ACTIVITY
Retype the following data exactly, but leave its pictures out.

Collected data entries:
———

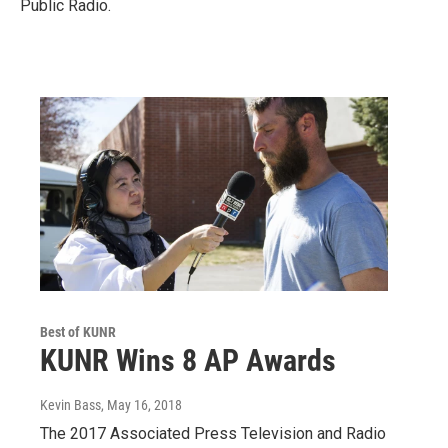
Public Radio.
Best of KUNR
KUNR Wins 8 AP Awards
Kevin Bass
, May 16, 2018
The 2017 Associated Press Television and Radio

———

TASK RESPONSE
Public Radio.
Best of KUNR
KUNR Wins 8 AP Awards
Kevin Bass
, May 16, 2018
The 2017 Associated Press Television and Radio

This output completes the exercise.